[Records from a dataset]
____________________

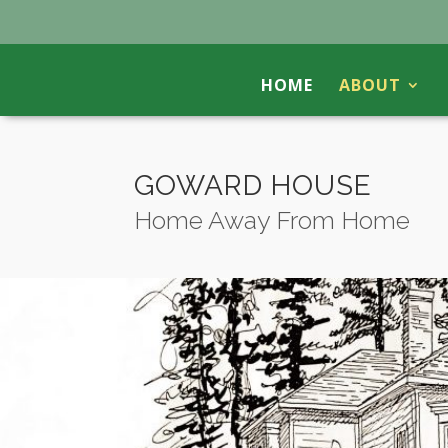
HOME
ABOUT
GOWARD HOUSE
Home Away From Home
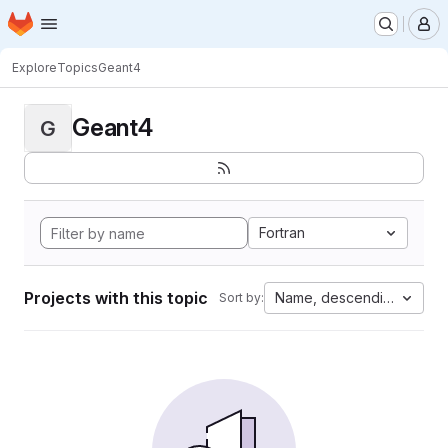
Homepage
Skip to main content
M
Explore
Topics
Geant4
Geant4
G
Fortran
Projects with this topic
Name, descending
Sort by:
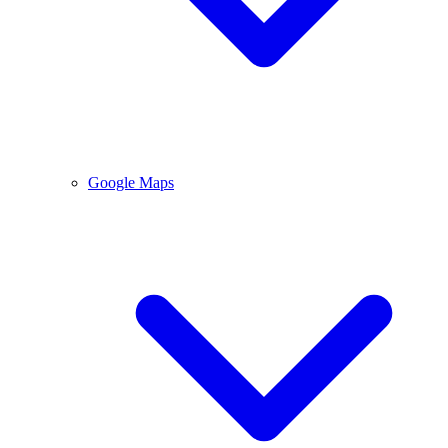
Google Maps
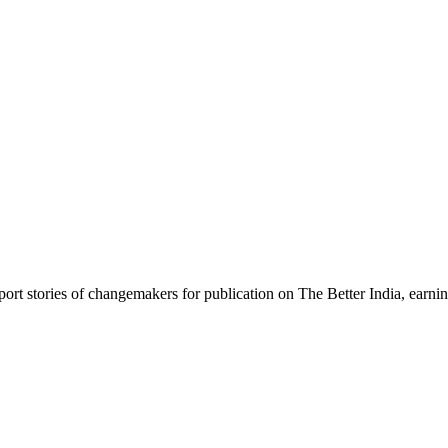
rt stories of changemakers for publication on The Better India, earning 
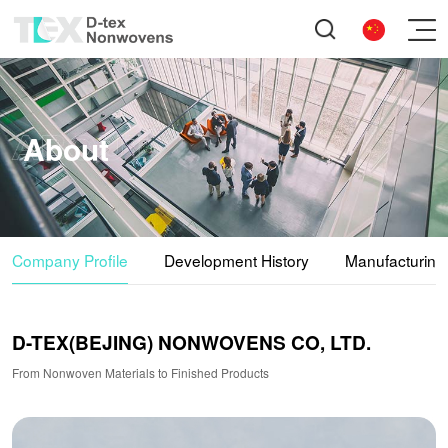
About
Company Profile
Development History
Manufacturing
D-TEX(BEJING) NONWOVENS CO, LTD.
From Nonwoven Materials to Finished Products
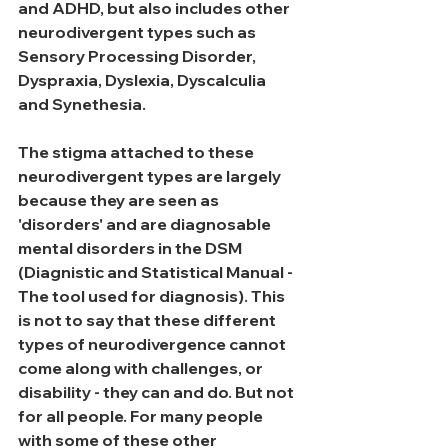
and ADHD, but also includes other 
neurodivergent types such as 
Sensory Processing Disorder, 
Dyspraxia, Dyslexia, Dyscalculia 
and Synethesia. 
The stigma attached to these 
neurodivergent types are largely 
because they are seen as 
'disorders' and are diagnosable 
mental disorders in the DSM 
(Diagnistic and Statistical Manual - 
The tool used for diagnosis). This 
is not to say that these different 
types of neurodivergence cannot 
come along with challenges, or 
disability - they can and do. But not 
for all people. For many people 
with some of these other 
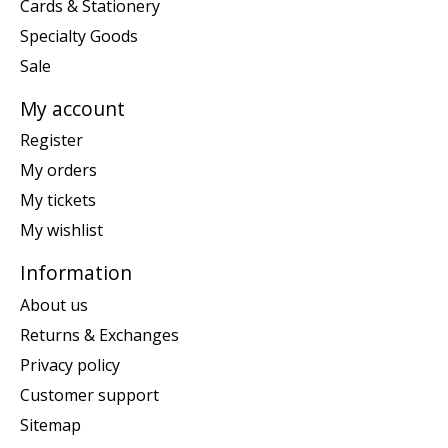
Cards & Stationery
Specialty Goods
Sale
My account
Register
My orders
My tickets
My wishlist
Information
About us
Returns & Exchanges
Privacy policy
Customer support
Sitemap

____________________

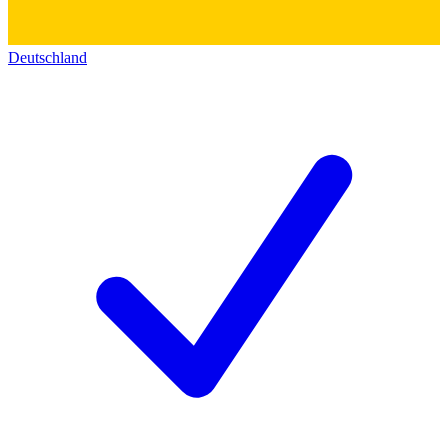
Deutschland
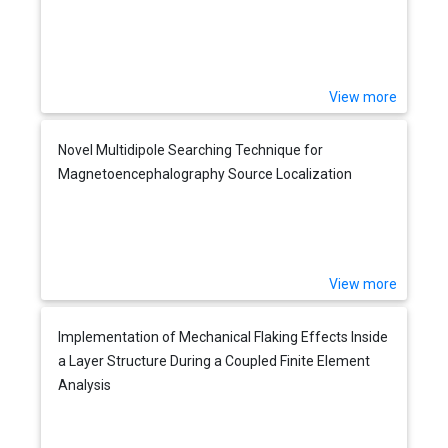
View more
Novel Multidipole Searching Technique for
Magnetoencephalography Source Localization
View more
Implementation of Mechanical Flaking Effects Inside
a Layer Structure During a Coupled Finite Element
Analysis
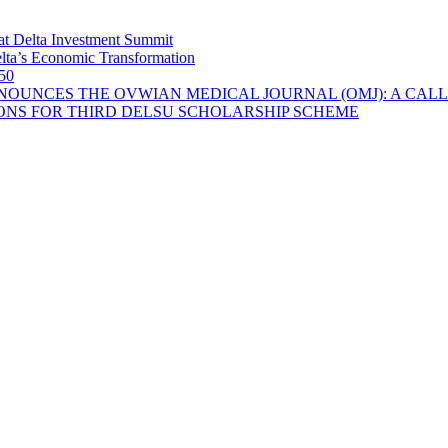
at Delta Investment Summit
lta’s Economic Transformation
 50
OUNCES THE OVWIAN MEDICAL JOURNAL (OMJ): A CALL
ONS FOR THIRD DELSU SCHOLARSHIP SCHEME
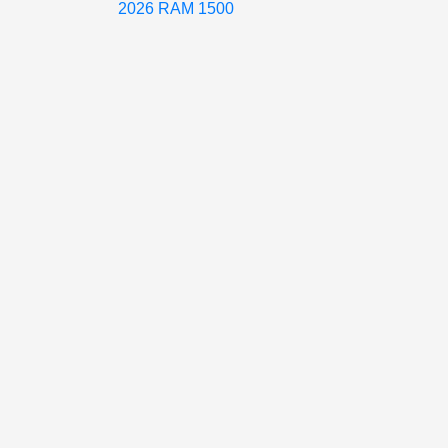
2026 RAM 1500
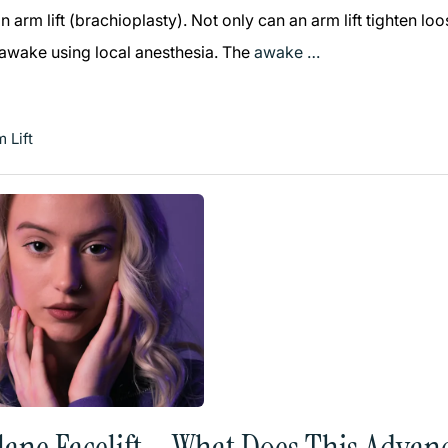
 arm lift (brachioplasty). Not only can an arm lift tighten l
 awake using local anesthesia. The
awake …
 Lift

____________________

Among the lines above, return each one holding the string "these".

The stigma attached to these 
is not to say that these different 
with some of these other 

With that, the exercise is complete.